---- Extracted records

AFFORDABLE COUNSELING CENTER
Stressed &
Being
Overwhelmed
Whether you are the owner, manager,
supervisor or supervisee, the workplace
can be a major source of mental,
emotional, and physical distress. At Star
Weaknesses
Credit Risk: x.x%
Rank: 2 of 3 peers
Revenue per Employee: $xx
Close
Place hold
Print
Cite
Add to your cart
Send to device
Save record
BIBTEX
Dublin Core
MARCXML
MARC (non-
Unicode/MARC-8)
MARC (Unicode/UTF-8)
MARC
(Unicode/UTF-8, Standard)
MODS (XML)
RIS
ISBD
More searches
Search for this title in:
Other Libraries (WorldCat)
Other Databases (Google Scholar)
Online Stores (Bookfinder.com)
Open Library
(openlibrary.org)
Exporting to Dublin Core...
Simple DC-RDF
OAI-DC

--------

Activity
Find "(Unicode/UTF-8, Standard)" in the data above, then repeat that line and all lines after it exactly, ending with the final line.

Completed task
(Unicode/UTF-8, Standard)
MODS (XML)
RIS
ISBD
More searches
Search for this title in:
Other Libraries (WorldCat)
Other Databases (Google Scholar)
Online Stores (Bookfinder.com)
Open Library
(openlibrary.org)
Exporting to Dublin Core...
Simple DC-RDF
OAI-DC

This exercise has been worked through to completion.